If (Format.IsVp8 || Format.IsVp9 || Format.IsH264)
{
var dataBuffer = DataBuffer;
If (dataBuffer == null)
{
// can’t be a keyframe if there is no data…
return false;
}
if (Format.IsPacketized)
{
// wrap and analyze payload
VideoFragment fragment = null;
if (Format.IsVp8)
{
fragment = new Vp8.Fragment(RtpHeader, dataBuffer);
If (!fragment.First)
{
return false;
}
}
else if (Format.IsVp9)
{
fragment = new Vp9.Fragment (RtpHeader, dataBuffer);
if (!fragment.First)
{
return false;
}
{
else if (Format.IsH264)
{
//TODO: this is a destructive operation and MUST NOT be
fragment = new H264.Fragment(RtpHeader, dataBuffer);
}
dataBuffer = fragment.Buffer
End-to-End Encryption within a Browser - The current state of affairs
While end-to-end encryption in the native stack has been around for a while, E2E encryption in a browser is a completely different story. Historically, web browsers have not provided developers any means modifying audio or video before sending it or playing it back, so E2E encryption in a browser was impossible.
Over the last few years there have been a couple of IETF drafts that have tried to create a standard to tackle the end-to-end encryption problem. The most promising were:
- Privacy Enhanced RTP Conferencing (PERC) - Draft has expired
- PERC Lite
- Frame Marking - Google Chrome has discontinued support
However, none of the proposed methods gained the traction or the browser buy-in that they needed to be usable in the real world. Support for these drafts have now been discontinued. This left everyone needing E2E encryption in the browser with no options.

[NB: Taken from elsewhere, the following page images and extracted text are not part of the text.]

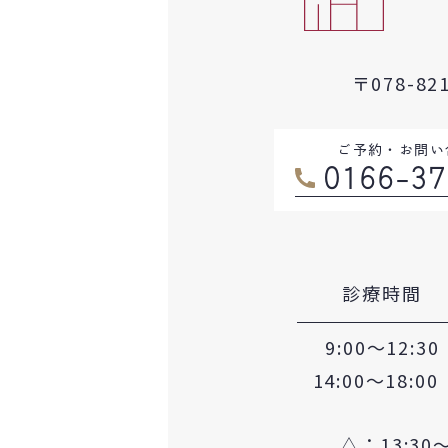
〒078-8
ご予約・お問い
0166-37
診療時間
9:00～12:30
14:00〜18:00
△
：13:3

Insertable Streams - a Promising but New Model
However, this may change soon with Chrome’s new experimental feature insertable streams, that was introduced on May 27, 2020.
Insertable Streams seeks to solve the problem of E2E encryption within a browser by allowing users to expose components in an RTCPeerConnection as a collection of streams, and then manipulate and introduce new components, or wrap or replace existing components. This allows the application developer the ability to rebuild the frames to include a small piece of unencrypted information in the header that is needed to reliably send the frames out over the wire, while ensuring all media is fully encrypted. This can be done on a per codec basis and can be tailored to meet the unique needs of each media server rather than a rigid industry standard.

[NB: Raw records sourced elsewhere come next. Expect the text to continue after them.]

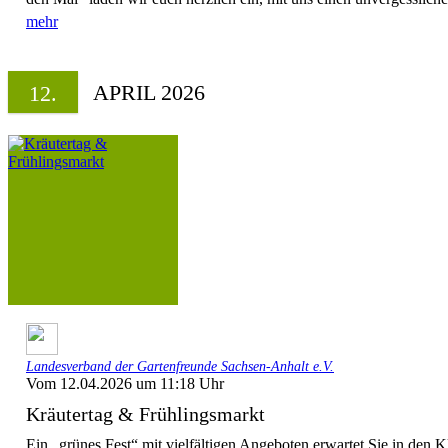
mehr
APRIL 2026
12.
Landesverband der Gartenfreunde Sachsen-Anhalt e.V.
Vom 12.04.2026 um 11:18 Uhr
Kräutertag & Frühlingsmarkt
Ein „grünes Fest“ mit vielfältigen Angeboten erwartet Sie in den K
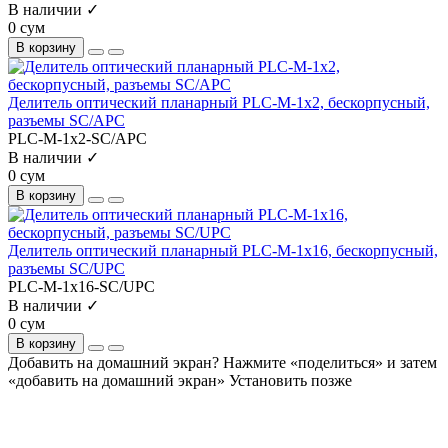
В наличии ✓
0 сум
В корзину
Делитель оптический планарный PLC-M-1x2, бескорпусный,
разъемы SC/APC
PLC-M-1x2-SC/APC
В наличии ✓
0 сум
В корзину
Делитель оптический планарный PLC-M-1x16, бескорпусный,
разъемы SC/UPC
PLC-M-1x16-SC/UPC
В наличии ✓
0 сум
В корзину
Добавить на домашний экран?
Нажмите «поделиться» и затем
«добавить на домашний экран»
Установить
позже
На сайте используются cookie и сервисы аналитики для
корректной работы и улучшения качества обслуживания.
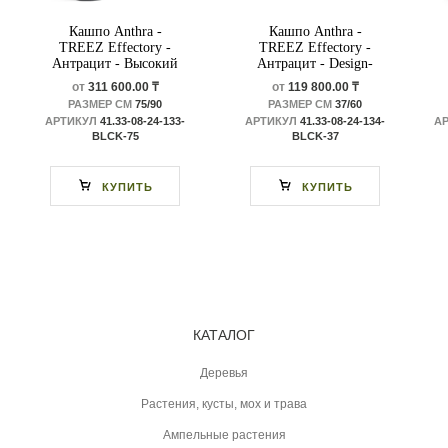
Кашпо Anthra -
Кашпо Anthra -
TREEZ Effectory -
TREEZ Effectory -
Антрацит - Высокий
Антрацит - Design-
Design-многогранник
многогранник
от
311 600.00 ₸
от
119 800.00 ₸
РАЗМЕР СМ
75/90
РАЗМЕР СМ
37/60
АРТИКУЛ
41.33-08-24-133-
АРТИКУЛ
41.33-08-24-134-
А
BLCK-75
BLCK-37
КУПИТЬ
КУПИТЬ
КАТАЛОГ
Деревья
Растения, кусты, мох и трава
Ампельные растения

Sounds promising, Right? It is, but the project is still experimental. This means that in order to enable it, you and your users will have to go into Chrome’s setting and turn on experimental features. This could be a barrier to entry for some user bases but for companies with strict IT guidelines and control, end-to-end encryption in its current form will soon be a possibility.
Wrap it Up
So where does that leave us? End-to-end encryption is a complicated topic. While E2E encryption in the native stack is well developed and has been possible for years, E2E encryption in the browser is brand new and at the early stages of experimentation. There is no company out there today that can honestly claim to have full support for E2E encryption in the browser because it is just too new.

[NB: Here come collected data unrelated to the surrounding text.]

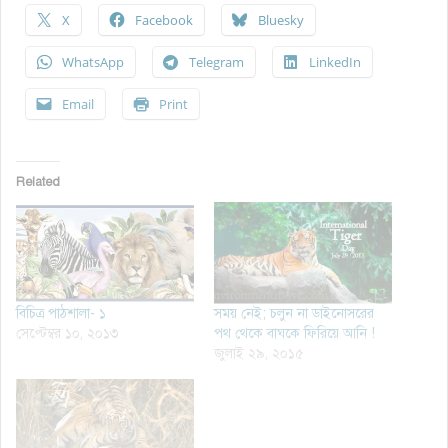
X
Facebook
Bluesky
WhatsApp
Telegram
LinkedIn
Email
Print
Related
বিচিত্র পাঠশালা- ১
সময় নেই; চলুন না ডাইনোসরের
সেপ্টেম্বর ১০, ২০১৩
পথ থেকে বাঘকে ফিরিয়ে আনি !
জুলাই ২৯, ২০১৫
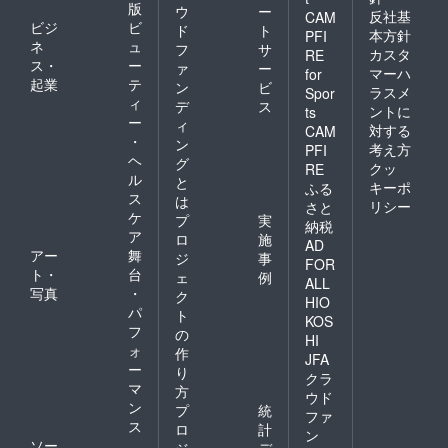
版
ウ
ー
反社基
CAM
ビジ
ビ
ド
ト
本方針
PFI
ネ
ュ
フ
サ
カスタ
RE
ス・
ー
ァ
ー
マーハ
for
起業
テ
ン
ビ
ラスメ
Spor
ィ
デ
ス
ントに
ts
ー
ィ
対する
CAM
・
ン
考え方
PFI
ヘ
グ
クッ
RE
ル
と
キーポ
ふる
ス
は
リシー
さと
ケ
プ
実
納税
ア
ロ
施
AD
アー
舞
ジ
事
FOR
ト・
台
ェ
例
ALL
写真
・
ク
HIO
パ
ト
KOS
フ
の
HI
ォ
作
JFA
ー
り
クラ
マ
方
ウド
ン
プ
統
ファ
ス
ロ
計
ン
ソー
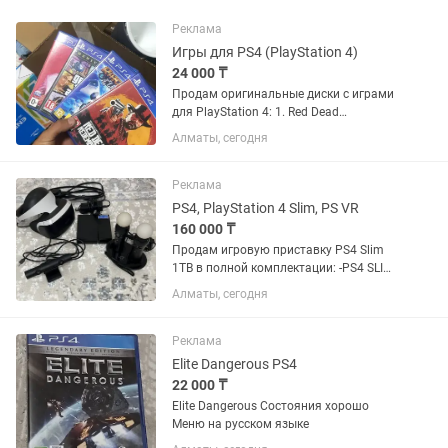
Реклама
Игры для PS4 (PlayStation 4)
24 000 ₸
Продам оригинальные диски с играми
для PlayStation 4: 1. Red Dead
Redemption 2 — 8 000 – 11 000 тг 2. GTA
Алматы, сегодня
V (Grand Theft Auto V) — 7 000 – 9 000 тг
3. Ratchet & Clank — 4 000 – 6 000 тг 4.
FIFA 20 —...
Реклама
PS4, PlayStation 4 Slim, PS VR
160 000 ₸
Продам игровую приставку PS4 Slim
1TB в полной комплектации: -PS4 SLIM -
3 контроллера Dual Shock 4 - PS VR - 2
Алматы, сегодня
контроллера PS Move с док станцией
зарядки - PS4 camera v2 - Приставка
сброшена до...
Реклама
Elite Dangerous PS4
22 000 ₸
Elite Dangerous Состояния хорошо
Меню на русском языке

The industry is just now at the precipice of E2E encryption in the browser. It is an exciting time and companies are racing to add it to their product line ups. However, this environment is changing fast and video platform providers will have to be able to change with them. At Frozen Mountain, we are consistently experimenting with and implementing proof-of-concept E2E encryption schemes. However, we are cognizant of the fact that we must remain flexible because the browser vendor’s APIs and direction could change at any moment.